Navigating the Language Barrier in Counseling
At the very core of what it means to be human, there is a neurobiological need for love, belonging, and connection. Because of this innate wiring, we all have a deep deep longing to be understood, and to understand others. Throughout the counseling process, it’s customary for your counselor to listen with undivided attention, follow your stories to explore meaning and help create connections, so that you can come to make sense of your own unique story and understand yourself more clearly. Many would assume that a shared language seems to be the primary tool for facilitating this understanding, but is this really true? What if you don’t speak English as your native language? What if you are not very good at expressing yourself? What if you lack the words to express your traumatic experience(s)? I know what it’s like to struggle with language and the way it feels to not understand and the pain of being misunderstood.
My Japanese-speaking friends often ask with amazement (or maybe it’s a little disbelief), “Hiromi, how can you do counseling in English?” They know that I grew up in Japan, immigrated to the U.S. as an adult, and that English is my second language. Even after living in America for over three decades, I’ve somehow been able to retain my charming Japanese accent, often mix up L's and R's (which my adult children like to make fun of), and continue to make occasional grammatical errors. My response to their question is simple. “Well, my clients don’t seem to mind the language barrier as much as I had expected, and I’ve grown to experience that counseling is much more than just verbal communication – it’s the human-to-human relationship that transcends language.”
I can say that now, but when I began my graduate work in counseling psychology, I was incredibly insecure about my language barrier, wishing I could speak like my native English-speaking colleagues who could nuance an expression of understanding and offer provocative questions for their clients. I didn’t think I could ever talk like my colleagues. I felt extremely inadequate and defeated. How would I ever be able to do this work?
It's amazing what happens when you have someone in your life reframe a perceived limitation into something with meaning and purpose. I was fortunate enough to have a thoughtful and experienced trainer leading our particular group of counseling students. After observing my interaction with a "practice client," my trainer Greg surprised me when he shared that my use of language was not a barrier but a gift! I asked, “How could this be??” Here is what I learned. The silence or pause while I search for the right word or expression gives clients space and time to process their thoughts. When I don’t quite understand what a client said, asking what they meant is an invitation to clarify their thoughts, often resulting in a capacity to go deeper in their thinking. My style and patient presence can actually slow down the nervous energy and create a grounding experience. I was comforted to discover that I don’t have to be someone else or a perfect English speaker. I get to be myself, know that I am enough, and trust that I have something meaningful to offer.

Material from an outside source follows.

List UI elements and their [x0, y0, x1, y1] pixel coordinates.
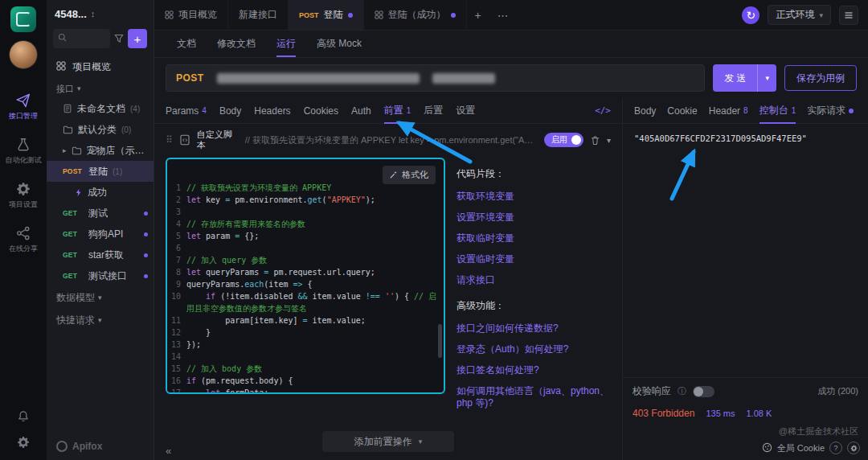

At the beginning of my internship year, I received more supportive words of wisdom from my beloved counseling professor, O’Donnell Day. Well aware of my insecurities of being an immigrant and how it could impact my therapeutic work, she said, “Hiromi, your clients may not be actual immigrants, but ‘psychically’ they are immigrants – they chronically feel ‘not normal’, inadequate, and alienated.” O’Donnell encouraged me to use my own immigrant experience to empathically connect, understand, and help my clients as they too navigate the difficult terrain of deep insecurities, profound loneliness, and the painful experience of not feeling accepted.
Without therapeutic mentors like these and all the others who have encouraged, equipped, and empowered me, I likely would have never come to embrace my unique style of counseling and use of language as a powerful gift. For those who are feeling inadequate, isolated, and alienated, you are not alone. I know what that feels like and have been there myself. If I’m completely honest, there are still moments when I struggle, but have learned not to stay there too long because I have grown to fight these lies by speaking and hearing the truth—I am enough. I now believe that my sensitivity, vulnerabilities, resilience, and resourcefulness born out of my own life challenges and adversities have provided me with a unique set of experiences (such as my own immigration, cross-cultural marriage, experiences of mental illness, trauma and tragedy) that are rich gifts to share with you as a therapist. Together, we will find the words through developing a human-to-human relationship that transcends difference and creates connection and a sense of belonging. And remember, you don’t have to do it alone. 一人でやる必要はありません。